Researcher | Research Overview
A main focus of the Kalaany lab is to investigate the correlation between systemic metabolism and cancer incidence and progression, with the goal of identifying metabolic dependencies that could be targeted therapeutically in cancer patients.
Altered metabolism is a hallmark of cancer. It is however, not only driven by cell-autonomous genetic alterations in oncogenes and tumor suppressor genes, but also by the surrounding tissue microenvironment, as well as the systemic macroenvironment of the host. Evidence for a robust correlation between systemic metabolism and cancer incidence and progression has been accumulating for over a century. For instance, the anti-tumorigenic effects of dietary restriction have been recognized since the early 1900s. Moreover, recent epidemiological studies demonstrate a linear correlation between obesity, type 2 diabetes and mortality from cancers of a wide variety of tissues. Conversely, cancer-associated cachexia, or the organismal energy-wasting syndrome that degrades muscle and fat, can be detrimental to many cancer patients, negatively impacting their quality of life and shortening survival.
Using different models of lung and pancreatic cancer, the Kalaany lab aims at identifying metabolic dependencies in tumors growing under distinct systemic metabolic states, with the goal of targeting them therapeutically in cancer patients, while minimizing toxicity in normal tissues.
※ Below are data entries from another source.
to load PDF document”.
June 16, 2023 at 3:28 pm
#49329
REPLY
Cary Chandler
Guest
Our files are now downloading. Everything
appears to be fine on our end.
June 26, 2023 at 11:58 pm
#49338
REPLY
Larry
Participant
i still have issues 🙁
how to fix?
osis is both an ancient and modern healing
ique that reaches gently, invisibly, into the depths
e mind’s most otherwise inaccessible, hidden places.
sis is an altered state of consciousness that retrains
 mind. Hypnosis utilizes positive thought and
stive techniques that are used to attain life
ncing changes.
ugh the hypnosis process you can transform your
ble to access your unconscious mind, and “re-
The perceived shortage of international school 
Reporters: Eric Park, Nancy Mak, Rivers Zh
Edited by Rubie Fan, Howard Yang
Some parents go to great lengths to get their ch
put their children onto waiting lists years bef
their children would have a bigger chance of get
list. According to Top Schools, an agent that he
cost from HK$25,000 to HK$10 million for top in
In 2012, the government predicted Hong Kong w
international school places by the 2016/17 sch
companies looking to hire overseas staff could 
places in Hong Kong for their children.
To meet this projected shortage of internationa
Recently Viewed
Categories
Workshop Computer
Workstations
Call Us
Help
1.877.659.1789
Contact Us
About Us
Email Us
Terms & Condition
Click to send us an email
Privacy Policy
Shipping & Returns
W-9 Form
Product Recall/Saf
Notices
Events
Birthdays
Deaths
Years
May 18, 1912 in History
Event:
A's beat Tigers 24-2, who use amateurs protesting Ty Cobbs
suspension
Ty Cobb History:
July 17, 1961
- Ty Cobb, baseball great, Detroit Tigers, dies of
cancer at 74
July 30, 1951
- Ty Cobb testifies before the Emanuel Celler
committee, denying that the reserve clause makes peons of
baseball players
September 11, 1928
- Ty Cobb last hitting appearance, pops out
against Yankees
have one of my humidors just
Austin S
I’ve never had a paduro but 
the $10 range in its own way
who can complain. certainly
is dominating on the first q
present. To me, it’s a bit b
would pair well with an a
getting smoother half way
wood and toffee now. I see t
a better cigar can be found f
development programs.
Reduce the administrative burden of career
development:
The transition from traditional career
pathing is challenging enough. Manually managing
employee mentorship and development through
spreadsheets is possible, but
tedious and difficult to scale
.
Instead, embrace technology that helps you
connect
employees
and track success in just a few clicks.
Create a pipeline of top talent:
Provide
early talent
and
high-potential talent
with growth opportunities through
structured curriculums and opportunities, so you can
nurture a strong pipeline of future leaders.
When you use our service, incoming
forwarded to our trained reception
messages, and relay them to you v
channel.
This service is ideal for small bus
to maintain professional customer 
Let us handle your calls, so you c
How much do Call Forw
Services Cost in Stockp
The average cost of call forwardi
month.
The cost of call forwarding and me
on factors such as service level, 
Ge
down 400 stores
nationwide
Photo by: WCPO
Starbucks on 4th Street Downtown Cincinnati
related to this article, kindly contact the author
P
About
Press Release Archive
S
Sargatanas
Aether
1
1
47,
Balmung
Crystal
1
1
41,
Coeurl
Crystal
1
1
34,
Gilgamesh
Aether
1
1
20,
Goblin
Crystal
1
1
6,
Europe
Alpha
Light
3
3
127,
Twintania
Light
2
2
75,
In particular, the Kalaany lab aims at understanding:
- How tumors survive and thrive in a nutrient-limiting microenvironment
- How tumor growth and metabolism can be affected by the systemic metabolic state of the host (e.g. dietary restriction, obesity, insulin resistance)
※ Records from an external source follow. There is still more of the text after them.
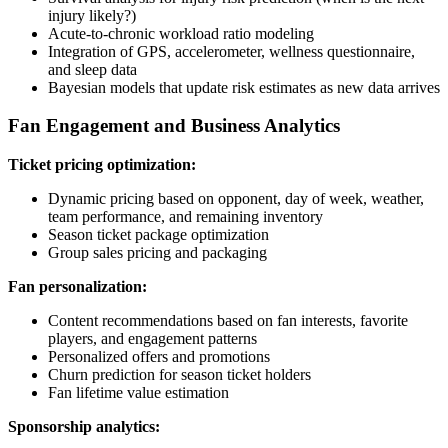
injury likely?)
Acute-to-chronic workload ratio modeling
Integration of GPS, accelerometer, wellness questionnaire,
and sleep data
Bayesian models that update risk estimates as new data arrives
Fan Engagement and Business Analytics
Ticket pricing optimization:
Dynamic pricing based on opponent, day of week, weather,
team performance, and remaining inventory
Season ticket package optimization
Group sales pricing and packaging
Fan personalization:
Content recommendations based on fan interests, favorite
players, and engagement patterns
Personalized offers and promotions
Churn prediction for season ticket holders
Fan lifetime value estimation
Sponsorship analytics: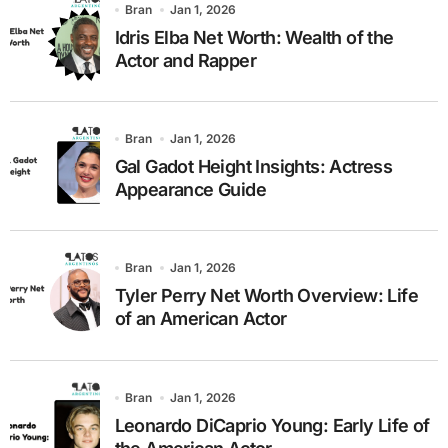
Bran
Jan 1, 2026
Idris Elba Net Worth: Wealth of the
Actor and Rapper
Bran
Jan 1, 2026
Gal Gadot Height Insights: Actress
Appearance Guide
Bran
Jan 1, 2026
Tyler Perry Net Worth Overview: Life
of an American Actor
Bran
Jan 1, 2026
Leonardo DiCaprio Young: Early Life of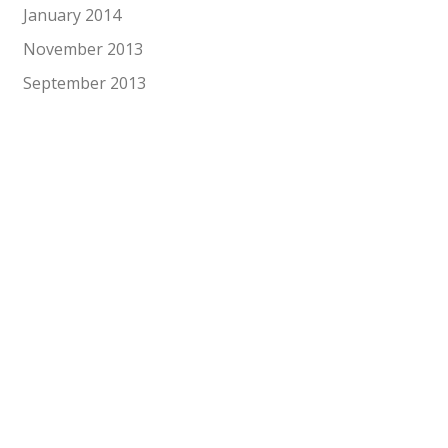
January 2014
November 2013
September 2013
- How the host systemic metabolic state can, itself, get affected by tumor growth and metabolism (e.g. cancer-associated cachexia, or energy-wasting syndrome)
Researcher | Research Background
Nada Kalaany received her PhD from UT Southwestern Medical Center where she studied the role of nuclear hormone receptors in diet-induced obesity. As a postdoctoral fellow, she worked at the Whitehead Institute at MIT where she uncovered a role for oncogenic signaling in modulating the sensitivity of tumors to dietary restriction. She has since joined the faculty of Boston Children's Hospital, Division of Endocrinology. She is also an Associate Member at the Broad Institute of MIT and Harvard, and a member of the Dana-Farber/Harvard Cancer Center.